By July that will be evident, and Cleveland will be gearing up for 2013.
Top Assets: Derek Lowe, Grady Sizemore, Casey Kotchman
The White Sox need to rebuild, and this offseason offered some indication that GM Kenny Williams acknowledges that need.
He's done handing out big free-agent contracts and he's done pretending the team has enough talent to compete with the Tigers. They don't, and the departures of Carlos Quentin and Sergio Santos express a reluctant acceptance of that simple fact.
Saddled with bad contracts and starving for prospects, the White Sox will look to move the former and gain the latter come July.
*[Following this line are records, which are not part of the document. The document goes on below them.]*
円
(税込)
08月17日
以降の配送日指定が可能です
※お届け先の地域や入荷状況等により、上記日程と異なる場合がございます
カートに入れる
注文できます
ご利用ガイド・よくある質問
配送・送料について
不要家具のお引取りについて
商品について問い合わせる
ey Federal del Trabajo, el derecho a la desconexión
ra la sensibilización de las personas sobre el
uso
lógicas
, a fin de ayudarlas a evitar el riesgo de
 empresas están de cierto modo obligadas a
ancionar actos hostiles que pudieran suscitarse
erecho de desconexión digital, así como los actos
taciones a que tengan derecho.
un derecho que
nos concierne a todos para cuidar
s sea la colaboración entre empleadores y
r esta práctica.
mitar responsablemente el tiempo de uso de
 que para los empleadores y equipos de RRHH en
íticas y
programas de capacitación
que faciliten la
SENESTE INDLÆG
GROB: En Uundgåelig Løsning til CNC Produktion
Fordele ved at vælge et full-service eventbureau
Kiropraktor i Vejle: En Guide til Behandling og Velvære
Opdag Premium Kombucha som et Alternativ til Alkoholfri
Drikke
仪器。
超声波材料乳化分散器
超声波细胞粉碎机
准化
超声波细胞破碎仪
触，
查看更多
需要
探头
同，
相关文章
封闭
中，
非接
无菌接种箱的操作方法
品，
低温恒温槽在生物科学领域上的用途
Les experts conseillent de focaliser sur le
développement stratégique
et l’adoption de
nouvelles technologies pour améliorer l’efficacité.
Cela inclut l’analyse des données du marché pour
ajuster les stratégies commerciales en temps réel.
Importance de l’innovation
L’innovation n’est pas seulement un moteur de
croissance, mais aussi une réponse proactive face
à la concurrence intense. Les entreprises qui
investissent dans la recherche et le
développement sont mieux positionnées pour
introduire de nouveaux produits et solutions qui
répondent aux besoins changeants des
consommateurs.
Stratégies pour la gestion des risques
It's virgin territory for Williams, a man accustomed to quixotic mid-summer gambles on former greats like Jake Peavy, Ken Griffey Jr. and Manny Ramirez.
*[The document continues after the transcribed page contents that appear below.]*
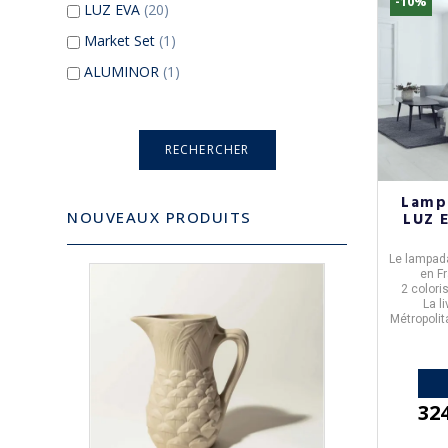
-10%
LUZ EVA
(20)
Market Set
(1)
ALUMINOR
(1)
Lamp
NOUVEAUX PRODUITS
LUZ E
Le
lampad
en
F
2 colori
La l
Métropolit
32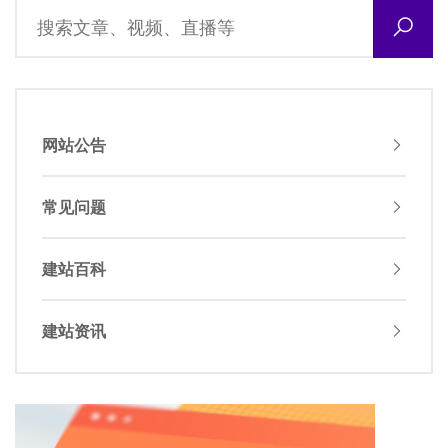
网站公告
常见问题
建站百科
建站资讯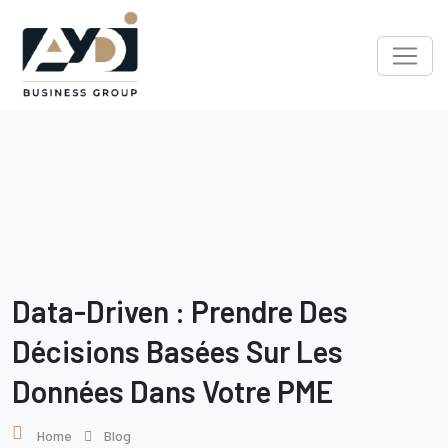
Skip
to
content
Data-Driven : Prendre Des
Décisions Basées Sur Les
Données Dans Votre PME
Home
Blog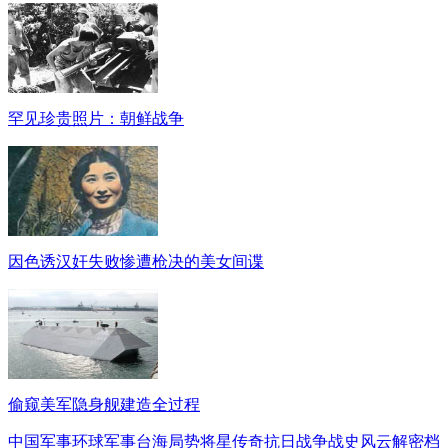
罕见珍贵照片：朝鲜战争
因色诱汉奸失败惨遭枪决的美女间谍
偷窥美军隐身舰建造全过程
中国军事
环球军事
台海局势
将星传奇
抗日战争
战史风云
解密档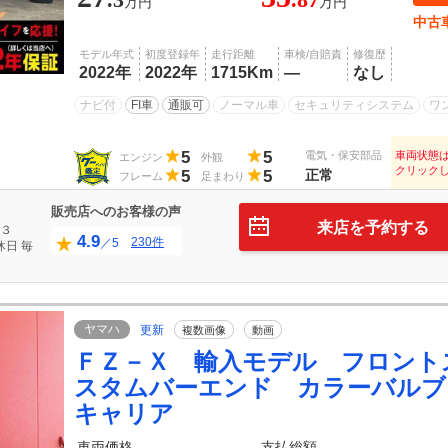
万円
万円
中古
モデル年式
初度登録年
走行距離
車検/自賠責
修復歴
2022年
2022年
1715Km
―
なし
ナビ付
FI車
通販可
ノーマル車
セキュリティシステム
ワ
5
5
電気・保安部品
車両状態
エンジン
外観
クリック
5
5
正常
フレーム
足まわり
販売店へのお客様の声
来店を予約する
３
4.9
230件
／5
休日
毎
ヤマハ
更新
複数画像
動画
ＦＺ－Ｘ 輸入モデル フロント
スタムバーエンド カラーバルブ
キャリア
車両価格
支払総額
The time for big names has passed. It's time for this franchise to embrace humble work of starting anew.
Top Assets: Gavin Floyd, Gordon Beckham, A.J. Pierzynski
The long-suffering Royals are accustomed to selling, but this July should feel different than summers past.
Kansas City, stocked with one of the game's best farm systems, has respectability within reach and even better things lined up for the not-too-distant future.
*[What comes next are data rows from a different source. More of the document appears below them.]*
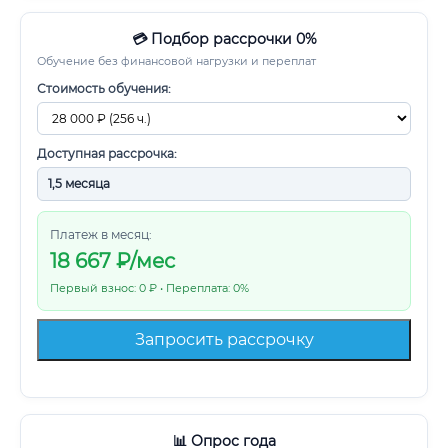
💳 Подбор рассрочки 0%
Обучение без финансовой нагрузки и переплат
Стоимость обучения:
Доступная рассрочка:
Платеж в месяц:
18 667
₽/мес
Первый взнос: 0 ₽ • Переплата: 0%
Запросить рассрочку
📊 Опрос года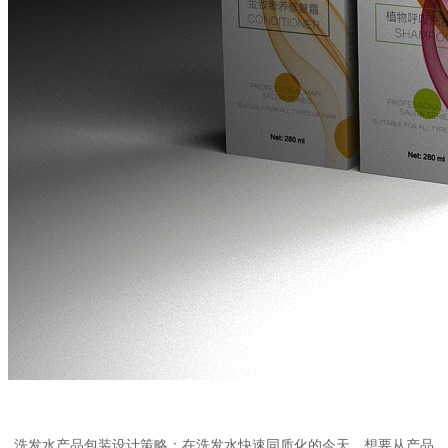
洗发水产品包装设计
策略
：
在洗发水快速同质化的今天，想要从产品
The Royals may make ancillary moves aimed at contention in 2013, but nothing drastic. Core components like Eric Hosmer and Mike Moustakas aren't for sale, signaling that the franchise has turned a corner.
Top Assets: Joakim Soria, Jonathan Sanchez, Jeff Francoeur
After a neutral offseason, it would seem the Minnesota Twins have given up on short-term contention. Now it's time to appraise what remains of the team that won the 2010 AL Central.
That's the key here—this team WON their division two years ago. The Twins aren't good enough to do nothing, nor are they bad enough to completely abandon the blueprint.
If Denard Span and Justin Morneau can come back strong, Minnesota has valuable trade chips. If they don't, veteran members of the pitching staff could be their strongest offerings.
By midseason, they should know who stays and who goes.
Top Assets: Scott Baker, Carl Pavano, Ryan Doumit
The Texas Rangers' approach to the trade deadline won't change much from last year.
Like last year, the farm system is ridiculously deep and like last year the senior club should need only minor adjustments once the season starts.
All moves will be made with another title run in mind, but don't expect anything earth-shaking.
Needs: First base, bullpen
Top Assets: Cody Buckel, Mike Olt, Neil Ramirez
Soon as the ink dried on the Albert Pujols contract, the Angels' championship window swung open.
The organization that never saw a price tag it didn't like won't shy away from a big move if it's needed, particularly with the burden of expectations breathing down their neck.
But again, that's only if they need it.
More likely the Angels will be firmly in contention or out in front of the pack, leaving them to deal spare parts like Mark Trumbo and Kendrys Morales or pick up fill-in players as they see fit.
Needs: Bullpen, Third Base
Top Assets: Mark Trumbo, Kendrys Morales, Jean Segura
As long as Billy Beane has run the Oakland Athletics, his teams have been active around the trade deadline.
The last seven or so seasons, that means flipping veterans purchased on loan for prospects.
And though there will be some of that this year, Oakland's furious offseason fire sale gives them less pieces to work with than in year's past.
Top Assets: Seth Smith, Brandon McCarthy, Dallas Braden
Seattle, help is on the way.
A farm system stocked with the likes of Jesus Montero, Taijaun Walker and Danny Hultzen has the Mariners poised to contend right when Los Angeles and Texas hit old age.
Until then, Seattle can keep busy by shopping bad contracts and looking for desperate faux-contenders at the deadline. Any return loops right back into a promising rebuilding process.